Conv1D-Based Spectrum Classification Model (1D Sequence Classification)

By 苏剑林 | May 02, 2018

Some time ago, Tianchi launched an Astronomical Data Mining Competition—LAMOST Spectrum Classification (identifying corresponding spectra into one of four categories). Although there was no prize money, I found it quite interesting, so I signed up. I worked on it for a while and felt my performance was decent. However, in the end, I forgot (or rather, I didn't notice at all) that there was one final step to submit results for a new test set during the last two days of the preliminary round. And that was it—I left behind an incomplete model. It could be described as "falling before the battle was won," and I was the one who did myself in~

Astronomical Data Mining Contest—Intelligent Classification of Celestial Spectra

Later, I discussed it with other contestants and found that my model was actually quite good.
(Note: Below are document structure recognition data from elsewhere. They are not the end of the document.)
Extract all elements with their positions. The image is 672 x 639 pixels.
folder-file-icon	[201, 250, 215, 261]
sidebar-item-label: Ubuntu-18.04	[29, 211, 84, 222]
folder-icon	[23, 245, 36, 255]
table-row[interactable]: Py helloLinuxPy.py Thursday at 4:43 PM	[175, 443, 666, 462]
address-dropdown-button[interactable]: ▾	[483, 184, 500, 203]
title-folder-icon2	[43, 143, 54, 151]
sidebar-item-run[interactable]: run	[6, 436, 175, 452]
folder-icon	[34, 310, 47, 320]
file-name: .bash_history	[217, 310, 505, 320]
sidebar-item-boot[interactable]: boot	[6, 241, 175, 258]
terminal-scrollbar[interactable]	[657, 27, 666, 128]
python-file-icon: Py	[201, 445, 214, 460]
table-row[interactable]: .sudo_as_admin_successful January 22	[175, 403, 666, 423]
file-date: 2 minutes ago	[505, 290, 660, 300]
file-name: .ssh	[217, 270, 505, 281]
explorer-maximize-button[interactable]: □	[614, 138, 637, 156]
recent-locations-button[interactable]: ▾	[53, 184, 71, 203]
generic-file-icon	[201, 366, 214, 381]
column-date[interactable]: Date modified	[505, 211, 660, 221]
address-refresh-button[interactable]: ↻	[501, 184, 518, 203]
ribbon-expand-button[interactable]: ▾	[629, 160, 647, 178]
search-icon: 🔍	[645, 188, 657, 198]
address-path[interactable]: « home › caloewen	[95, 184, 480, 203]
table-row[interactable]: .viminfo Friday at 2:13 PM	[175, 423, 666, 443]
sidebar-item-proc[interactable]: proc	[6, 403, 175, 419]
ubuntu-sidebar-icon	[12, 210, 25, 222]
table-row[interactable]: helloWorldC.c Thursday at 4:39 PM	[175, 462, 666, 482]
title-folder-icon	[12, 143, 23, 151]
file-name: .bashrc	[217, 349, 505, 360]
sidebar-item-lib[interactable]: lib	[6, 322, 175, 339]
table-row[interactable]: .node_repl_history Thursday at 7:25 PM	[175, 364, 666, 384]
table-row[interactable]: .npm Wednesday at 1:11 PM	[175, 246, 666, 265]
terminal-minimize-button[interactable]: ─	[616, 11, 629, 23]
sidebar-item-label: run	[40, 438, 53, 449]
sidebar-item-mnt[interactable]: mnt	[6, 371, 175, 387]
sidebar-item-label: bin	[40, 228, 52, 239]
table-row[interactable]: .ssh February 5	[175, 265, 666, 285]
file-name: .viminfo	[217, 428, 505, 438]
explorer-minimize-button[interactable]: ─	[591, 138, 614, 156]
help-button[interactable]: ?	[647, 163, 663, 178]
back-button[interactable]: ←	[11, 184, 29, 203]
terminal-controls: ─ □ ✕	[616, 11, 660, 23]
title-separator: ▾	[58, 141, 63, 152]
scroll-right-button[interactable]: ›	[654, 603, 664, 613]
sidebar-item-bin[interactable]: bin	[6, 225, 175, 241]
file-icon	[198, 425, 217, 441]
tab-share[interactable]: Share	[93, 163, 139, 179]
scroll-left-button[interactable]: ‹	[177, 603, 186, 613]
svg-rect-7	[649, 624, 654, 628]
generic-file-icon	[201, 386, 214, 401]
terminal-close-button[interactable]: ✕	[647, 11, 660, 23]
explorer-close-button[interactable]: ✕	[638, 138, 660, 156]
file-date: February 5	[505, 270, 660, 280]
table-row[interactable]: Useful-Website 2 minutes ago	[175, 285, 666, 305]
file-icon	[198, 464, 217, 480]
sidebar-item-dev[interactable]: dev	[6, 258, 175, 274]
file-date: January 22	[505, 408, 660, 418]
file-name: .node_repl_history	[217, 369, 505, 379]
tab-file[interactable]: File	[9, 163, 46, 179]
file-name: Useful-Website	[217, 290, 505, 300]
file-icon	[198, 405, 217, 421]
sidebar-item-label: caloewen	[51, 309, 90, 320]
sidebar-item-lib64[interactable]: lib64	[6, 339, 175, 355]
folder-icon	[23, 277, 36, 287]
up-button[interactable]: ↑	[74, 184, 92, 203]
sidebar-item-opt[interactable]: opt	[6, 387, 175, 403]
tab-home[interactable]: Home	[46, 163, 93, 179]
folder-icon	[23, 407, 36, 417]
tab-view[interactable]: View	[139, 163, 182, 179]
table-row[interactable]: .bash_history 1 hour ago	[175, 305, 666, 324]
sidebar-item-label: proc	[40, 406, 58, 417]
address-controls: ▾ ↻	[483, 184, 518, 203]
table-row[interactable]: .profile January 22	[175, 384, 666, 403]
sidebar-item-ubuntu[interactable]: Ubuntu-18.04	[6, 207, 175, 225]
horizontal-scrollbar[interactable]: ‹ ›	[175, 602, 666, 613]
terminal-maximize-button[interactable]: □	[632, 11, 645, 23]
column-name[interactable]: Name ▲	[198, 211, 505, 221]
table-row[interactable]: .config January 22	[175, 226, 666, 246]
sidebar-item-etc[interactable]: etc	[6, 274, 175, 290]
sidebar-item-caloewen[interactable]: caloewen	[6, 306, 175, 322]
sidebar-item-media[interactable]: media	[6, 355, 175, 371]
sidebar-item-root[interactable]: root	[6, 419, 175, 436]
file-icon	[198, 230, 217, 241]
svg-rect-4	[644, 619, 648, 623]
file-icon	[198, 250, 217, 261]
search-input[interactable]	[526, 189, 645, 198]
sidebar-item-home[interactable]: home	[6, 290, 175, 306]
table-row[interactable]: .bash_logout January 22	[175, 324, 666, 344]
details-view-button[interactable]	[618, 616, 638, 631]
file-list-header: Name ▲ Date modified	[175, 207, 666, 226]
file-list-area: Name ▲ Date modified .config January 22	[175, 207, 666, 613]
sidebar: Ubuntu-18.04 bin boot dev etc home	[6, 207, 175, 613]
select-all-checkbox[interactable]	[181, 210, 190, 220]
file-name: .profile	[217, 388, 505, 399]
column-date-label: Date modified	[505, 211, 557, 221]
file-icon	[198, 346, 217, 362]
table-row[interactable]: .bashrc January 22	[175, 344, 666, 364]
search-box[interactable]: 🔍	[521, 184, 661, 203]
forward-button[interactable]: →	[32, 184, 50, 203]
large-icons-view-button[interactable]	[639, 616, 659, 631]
I remember the top score in the preliminary round was 0.83+, while my score at the time was 0.82+, ranking around 4th or 5th. Moreover, it is said that many teams with scores above 0.8 used ensemble models, while my 0.82+ score was just the result of a single model. In group chats, I've noticed many friends working on 1D sequence classification models. Since spectrum classification is essentially a 1D sequence classification problem, I am sharing the model here. I hope it will be of reference value to those interested.

Model

In fact, it is not a particularly special model; it is just standard 1D convolution plus residuals. To those familiar with image processing, this is a very common structure.

Spectrum Recognition CNN Model

Block Structure Diagram of the Spectrum CNN

The form of each Conv1D Block is shown in the diagram on the right. For specific parameters, please refer to the code below.

Principle

I will take this opportunity to explain why CNNs can be used here.

Features suitable for CNNs should satisfy local correlation, meaning that the association between features is mainly reflected locally and extends from the local to the whole. Obviously, images and audio satisfy this characteristic, which is why current mainstream image and audio recognition models use CNNs.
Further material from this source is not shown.